Kilinochchi was the former headquarters of the Liberation Tigers of Tamil Eelam, a separatist group that lost the civil war when it ended violently in 2009, leaving tens of thousands of people dead.

"We went there to look into allegations of arbitrary arrest of several women in the north and the east during the week, and also to get a sense of what the situation was on the ground," Fernando said.

They were checking in Kilinochchi and surrounding areas where tension has been reported. On Saturday and Sunday, the two encountered "more than the usual checkpoints in the area." They were stopped in several places and delayed 15 to 20 minutes in certain areas where their identity card numbers were flagged.

"We went to visit someone in a house, then the army came and questioned us," Fernando said. "When we went on to visit another lady, that lady was already being questioned by intelligence officials, so we could not enter in her house. Finally, around 10 p.m. on Sunday, we were arrested."

They were taken in Tharmapuram near the home of Jeyakumari Balendra, who was arrested a week earlier for allegedly harboring an absconding Tiger.

"Initially we were told that (our arrest) was in relation to a shooting incident. Later, they said we were arrested in relation to supporting terrorism," Fernando said. Interrogations were "intense" and the two were not allowed access to their lawyers despite their requests.

Several lawyers and friends came to the police station after Fernando sent a text message about their arrest. Bishop Thomas Soundaranayagam of Jaffna sent senior priest Fr. Paul Natchathiram to the Kilinochchi police station to help them. "The Jaffna diocese issued a statement from Catholics calling for our release. There are many individual priests who were also lobbying for us," Fernando said.

He said he and Mahesan were arrested because "the government does not want the true situation in the northern part to be known to the rest of Sri Lanka and the rest of the world."

"The government does not want any story different from theirs to get out, and it was particularly clear that no information should be provided to the UN Human Rights Council currently in session in Geneva," Fernando said.
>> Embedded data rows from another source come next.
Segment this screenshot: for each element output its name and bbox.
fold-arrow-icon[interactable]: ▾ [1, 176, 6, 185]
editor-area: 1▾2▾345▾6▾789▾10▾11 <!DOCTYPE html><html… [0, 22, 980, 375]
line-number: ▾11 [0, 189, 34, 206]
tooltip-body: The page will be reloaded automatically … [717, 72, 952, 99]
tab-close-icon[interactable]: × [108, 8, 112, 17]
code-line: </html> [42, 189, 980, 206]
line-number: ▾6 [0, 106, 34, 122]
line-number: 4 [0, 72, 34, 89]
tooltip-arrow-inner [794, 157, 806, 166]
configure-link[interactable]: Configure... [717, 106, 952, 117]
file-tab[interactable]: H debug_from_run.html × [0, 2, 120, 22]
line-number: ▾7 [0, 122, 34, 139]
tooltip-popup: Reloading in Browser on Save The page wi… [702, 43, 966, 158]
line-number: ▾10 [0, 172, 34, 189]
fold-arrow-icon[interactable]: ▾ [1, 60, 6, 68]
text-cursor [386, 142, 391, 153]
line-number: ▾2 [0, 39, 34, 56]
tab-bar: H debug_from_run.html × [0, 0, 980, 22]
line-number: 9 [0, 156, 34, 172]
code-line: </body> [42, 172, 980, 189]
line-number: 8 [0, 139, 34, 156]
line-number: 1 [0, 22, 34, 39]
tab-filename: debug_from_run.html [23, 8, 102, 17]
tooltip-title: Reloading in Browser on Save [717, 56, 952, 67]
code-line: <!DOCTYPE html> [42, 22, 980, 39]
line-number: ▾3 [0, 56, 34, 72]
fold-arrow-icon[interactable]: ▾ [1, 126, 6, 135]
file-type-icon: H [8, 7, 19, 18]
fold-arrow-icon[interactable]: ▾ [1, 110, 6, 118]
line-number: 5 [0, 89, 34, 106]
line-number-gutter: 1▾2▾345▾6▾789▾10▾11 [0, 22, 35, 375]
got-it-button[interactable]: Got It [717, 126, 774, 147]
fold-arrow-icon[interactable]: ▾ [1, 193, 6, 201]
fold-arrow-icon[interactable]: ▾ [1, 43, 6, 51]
"During questioning, they asked me, 'Who are you sending this information to?' One of the three leaders who came to arrest me was saying I am sending information to earn money. That was one of their written accusations. Another is that I am causing discomfort to the government," Fernando said.

The Sri Lankan delegation to the U.N.'s human rights commission in reply to statements on the arrest and detention of Jeyakumari and the detention of Fernando and Mahesan claims to have information that says Liberation Tigers of Tamil Eelam operatives have returned to the area to revive their movement. They allegedly plan to recover weapons hidden by the Tigers prior to their defeat.

The government's Terrorist Investigation Division had reportedly recovered mortar, grenades, bombs and ammunitions.

Fernando said the government -- the police and the army -- have been "edgy" about this.

"I don't know if it is justified or not because I don't have information, but according to what the police and army told me, they are treating it (the report on the Tigers' revival) as a very serious threat," he said.

Nonetheless, the police had nothing to show to the court about the two rights advocates after days of interrogation, so they requested the release of Fernando and Mahesan.

"I want to express great appreciation on behalf of Fr. Praveen to the people and organizations in Sri Lanka and also internationally," the rights worker said.

The experience shows him "if ordinary people, organizations and governments want to, they can actually make a difference in terms of providing safety to people who are in danger, ensuring that people who are detained unjustly are released. It is a very good example of what can be achieved if people are committed."

He said, "Very sadly, when Fr. Praveen and I walked out as free men, we left behind the many people who have been detained for much longer than us, but do not get even 1 percent of the attention that we got."

In February, Human Rights Watch published new evidence of the use of rape and sexual violence on detainees, along with other forms of torture already reported.

Fernando said he would discuss their next steps with Mahesan and lawyers.

"One thing that is clear for me and for Father is that we remain very committed to the work we are doing because we believe it is the right thing."

As Catholics, he said, they will "take these past two days as part of our Lenten pilgrimage and we will not be deterred by what has passed. We will continue to work for human rights."

[N.J. Viehland is NCR's correspondent in Asia, based in the Philippines.]